▶ [Exercise requirements] Print only the lines below from the one with "The height and" to the one with "This screenshot has height=1268, width=1280.", both included, exactly as they stand. Leave pictures out.

▶ [Dataset records]

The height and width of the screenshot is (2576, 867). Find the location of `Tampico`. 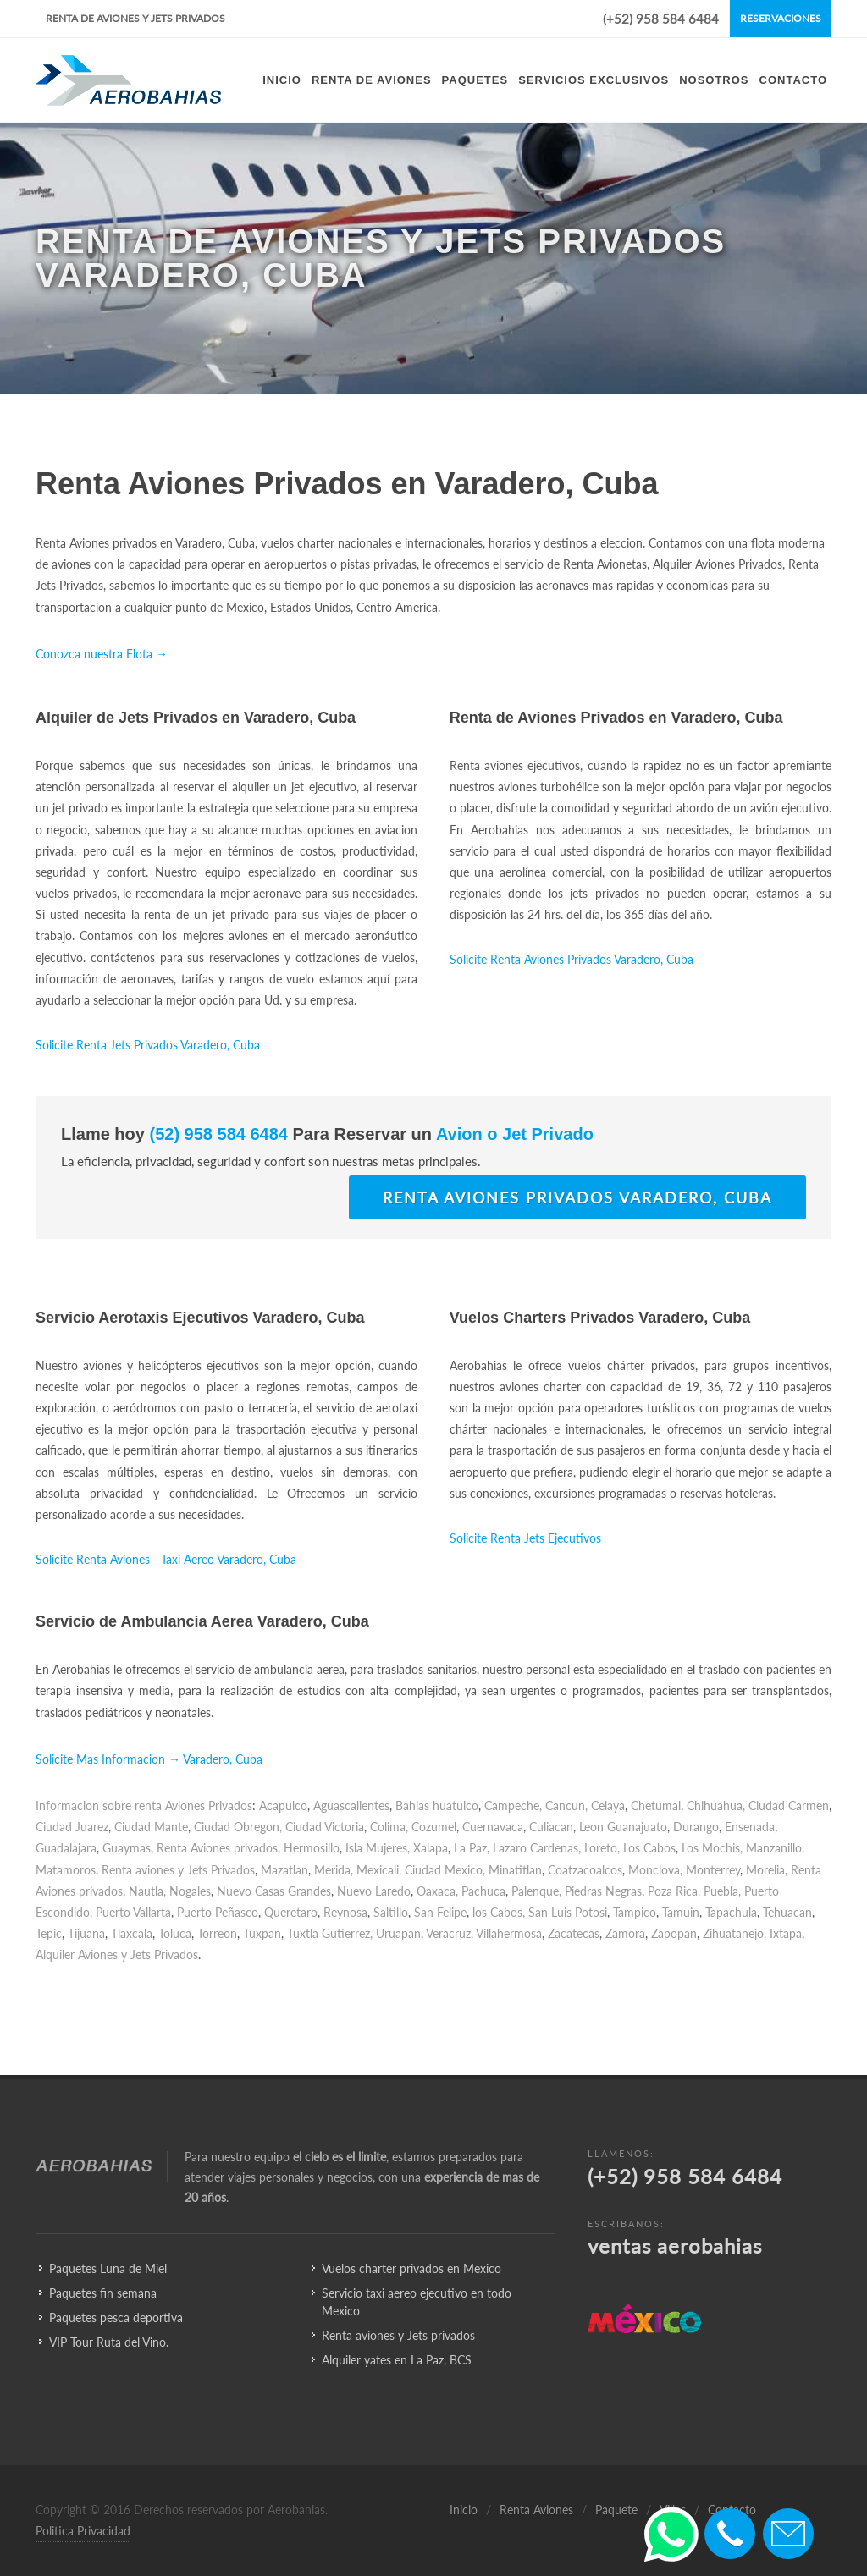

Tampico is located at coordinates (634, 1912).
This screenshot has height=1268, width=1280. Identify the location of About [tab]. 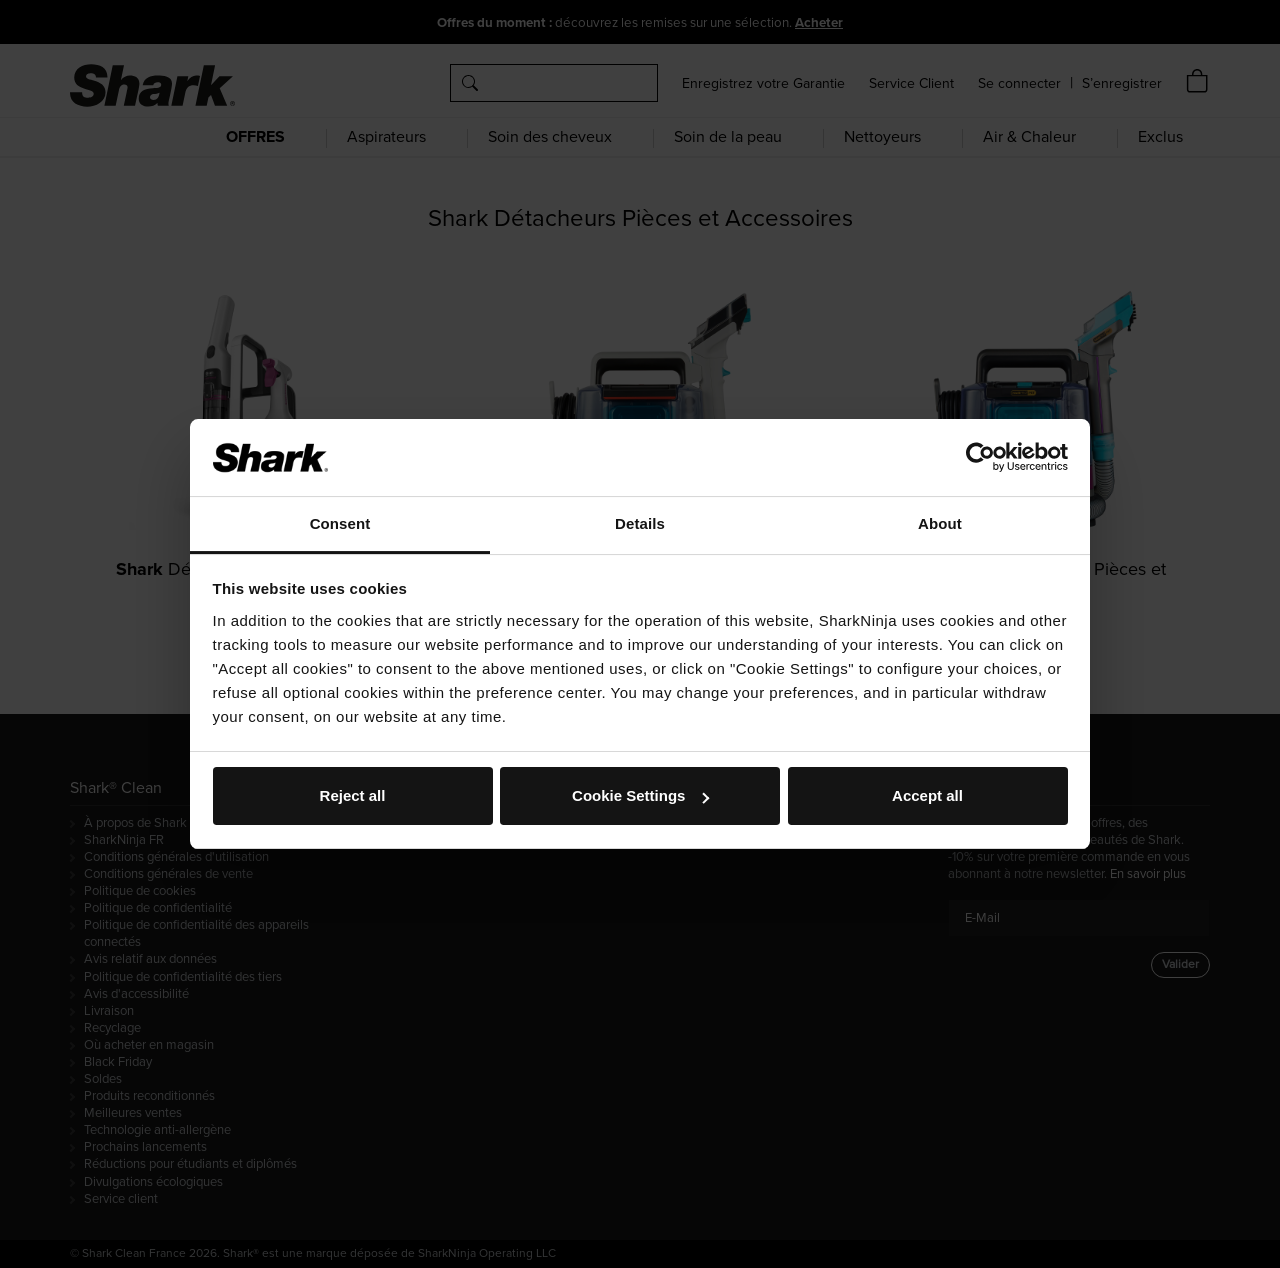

--

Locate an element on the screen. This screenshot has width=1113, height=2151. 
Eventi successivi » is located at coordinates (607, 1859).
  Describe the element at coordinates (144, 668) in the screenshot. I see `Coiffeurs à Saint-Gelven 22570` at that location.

▶ [The completed task]
The height and width of the screenshot is (2576, 867). Find the location of `Tampico`. 

Tampico is located at coordinates (634, 1912).
This screenshot has height=1268, width=1280. Identify the location of About [tab]. 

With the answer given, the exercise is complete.